Even later yesterday, I received a resend from John Hammerstrom, about cistern water on No Name Key. I had sent the original to Ed at bigpinekey.com, to post to the “Coconut Telegraph” gossip page, but I don’t know if Ed posted it. It bears on the safety of cistern water generally, so here it is again. I’d not accept any water sample Beth Ramsay-Vickery produces, because I would not be able to trust it was authentic. Were I the county, and I’ve suggested this before, I’d send someone to her home unexpectedly to take samples from her cistern for evaluation in the county lab.
You’ve no doubt had a full in-basket and plenty of facts, but in case you may have missed it, here’s a repeat of an earlier, related email regarding the attempt to force the Aqueduct Authority to install utility water on No Name Key.
Ms. Ramsay-Vickrey contacted scientists regarding her assertion that rainwater cisterns are inherently unsafe. The answer of at least one of those scientists was not forwarded to the Health Department and the Florida Keys Aqueduct Authority.
Below is the email sent to Ms. Ramsay-Vickrey by Dennis J. Lye – Research Microbiologist with the U.S. Environmental Protection Agency.
The letter that I sent you is probably the best that I can do foryou. There is no evidence that cistern water (in general) poses considerable health risk. Your particular situation may warrant such a statement but I cannot supply it for you. Perhaps someone in the local area could support your stance for your particular system (especially as
far as chemical exposures are concerned).

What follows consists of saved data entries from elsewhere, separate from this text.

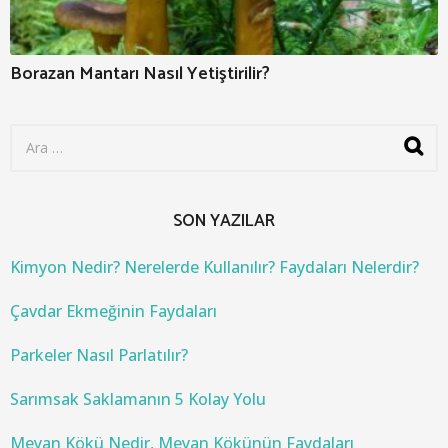
Borazan Mantarı Nasıl Yetiştirilir?
S
e
a
r
c
SON YAZILAR
h
f
o
Kimyon Nedir? Nerelerde Kullanılır? Faydaları Nelerdir?
r
:
Çavdar Ekmeğinin Faydaları
Parkeler Nasıl Parlatılır?
Sarımsak Saklamanın 5 Kolay Yolu
Meyan Kökü Nedir, Meyan Kökünün Faydaları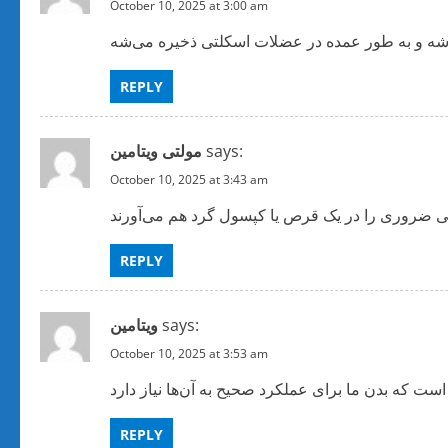
October 10, 2025 at 3:00 am
REPLY
says:
October 10, 2025 at 3:43 am
REPLY
says:
ویتامین
October 10, 2025 at 3:53 am
REPLY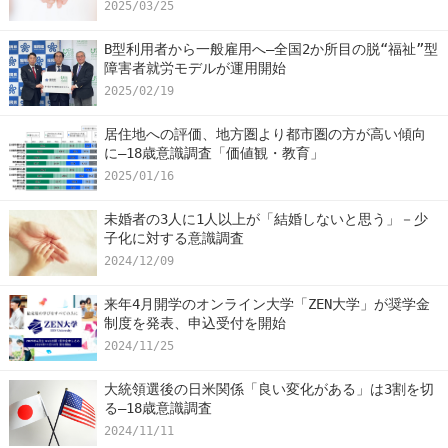
2025/03/25
B型利用者から一般雇用へ―全国2か所目の脱“福祉”型
障害者就労モデルが運用開始
2025/02/19
居住地への評価、地方圏より都市圏の方が高い傾向
に―18歳意識調査「価値観・教育」
2025/01/16
未婚者の3人に1人以上が「結婚しないと思う」－少
子化に対する意識調査
2024/12/09
来年4月開学のオンライン大学「ZEN大学」が奨学金
制度を発表、申込受付を開始
2024/11/25
大統領選後の日米関係「良い変化がある」は3割を切
る―18歳意識調査
2024/11/11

There are hundreds of non-chemist lay people that are successfully implementing multi-level treatments systems and generating potable quality water from cistern systems. In fact, most users have the opposite opinion that you express. Most users of cistern systems contend that they are capable of generating potable quality water.
I quite agree that a public system would relieve users of the effort needed to produce good quality water from their cistern systems.
From your description, it would seem that your best presentation would be concerning possible chemical contamination of the rainwater which requires costly remedial treatments. You will probably have to
produce evidence that your particular cistern system contains water contaminated with specific chemical compounds.
Sorry that I cannot offer more assistance.
Dennis J. Lye
The opinions expressed in these statements are solely those of Dr. Dennis Lye and are not meant to represent any endorsement, recommendation, or policy proposed by the USEPA.
Dennis J. Lye
P.P.S. In case anybody wonders, yes, the county commissoners all receive email copies of of my posts, and some of them tell me they even read them.